24/7 VALENCIA: What inspired you to focus on medieval recipes?

PEDRO PONCE PALOMARES:: Now that Spanish cuisine has reached haute cuisine—a high level with extraordinary worldwide recognition—I decided on medieval cuisine because it represents the origin of Spanish gastronomy. I think it is a good time to emphasize the roots of the legacy that our ancestors left us.

24/7 VALENCIA: Why is it important to recognize the origin of our cuisine?

Just as it is necessary to know about our surname, our family, our region, our country, our language, our culture; it is also important to know our gastronomy that is also part of our culture. This is a way to know what our parents, grandparents and ancestors ate.

24/7 VALENCIA: Where did you find the recipes?

Part of the recipes come from the “Llibre de Sent Soví,” dated 1324, which is surrounded by unknowns regarding origin, authorship, recipe compilation and creation date. The book covers dishes ranging from ancient Greek and Roman cuisine, to Arabic and Sephardic cuisine. It could be said that it is a compilation of recipes that represents the origin of the current Mediterranean Diet, with dishes typical of the regions of the Iberian Peninsula. Other recipes come from “Ruperto de Nola’s Book of Stews,” with its first edition dated 1520. Its repertoire of recipes intersects culinary cultures of Jews, Moors and Christians. Some recipes are contributions from the book of “Sent Soví,” from very old convent recipes or reflections from the accounting booklet of the Monastery of Santa Ana in Barcelona of 1402, which also is clouded in enigmas.

24/7 VALENCIA: How long did your research and writing take?

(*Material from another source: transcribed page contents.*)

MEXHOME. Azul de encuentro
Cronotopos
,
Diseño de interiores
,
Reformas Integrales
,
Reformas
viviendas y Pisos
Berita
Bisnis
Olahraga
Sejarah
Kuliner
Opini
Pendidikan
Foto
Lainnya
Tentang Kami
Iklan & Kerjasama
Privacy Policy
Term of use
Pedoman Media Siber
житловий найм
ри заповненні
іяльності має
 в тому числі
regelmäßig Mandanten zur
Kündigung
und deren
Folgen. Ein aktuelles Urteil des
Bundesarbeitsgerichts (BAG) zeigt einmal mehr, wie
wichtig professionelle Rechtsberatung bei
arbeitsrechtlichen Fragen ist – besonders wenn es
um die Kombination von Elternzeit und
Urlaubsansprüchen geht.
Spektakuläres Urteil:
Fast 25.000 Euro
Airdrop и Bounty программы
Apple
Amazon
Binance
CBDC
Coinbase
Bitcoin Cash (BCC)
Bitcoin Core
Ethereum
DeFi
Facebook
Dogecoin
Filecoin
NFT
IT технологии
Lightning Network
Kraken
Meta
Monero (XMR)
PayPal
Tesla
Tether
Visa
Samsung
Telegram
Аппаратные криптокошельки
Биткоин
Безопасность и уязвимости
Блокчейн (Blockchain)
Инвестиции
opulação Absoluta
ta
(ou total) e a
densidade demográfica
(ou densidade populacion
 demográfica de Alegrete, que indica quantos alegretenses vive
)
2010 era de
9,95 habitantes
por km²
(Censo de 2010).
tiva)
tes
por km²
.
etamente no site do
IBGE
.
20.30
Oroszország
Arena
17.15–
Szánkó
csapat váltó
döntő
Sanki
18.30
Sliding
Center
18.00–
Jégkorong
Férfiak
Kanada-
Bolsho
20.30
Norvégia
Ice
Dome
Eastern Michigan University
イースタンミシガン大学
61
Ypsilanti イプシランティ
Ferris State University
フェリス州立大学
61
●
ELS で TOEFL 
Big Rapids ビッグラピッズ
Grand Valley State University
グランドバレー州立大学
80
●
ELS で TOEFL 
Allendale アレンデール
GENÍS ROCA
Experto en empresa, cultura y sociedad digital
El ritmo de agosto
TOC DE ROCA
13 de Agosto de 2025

I dedicated two years of my free time and cooked about 200 medieval recipes, of which I selected 124 for inclusion. Perhaps the most interesting and fun part was the research process, where I resorted to certain historical data published by the doctor in medieval history Elena Piedrafita, who specialized in food from the Middle Ages of the Crown of Aragon. It was a very interesting time, when Jews, Moors and Christians lived together on the Iberian Peninsula. A time full of ups and downs and periods of pressing famines.

24/7 VALENCIA: Have you tried all the recipes?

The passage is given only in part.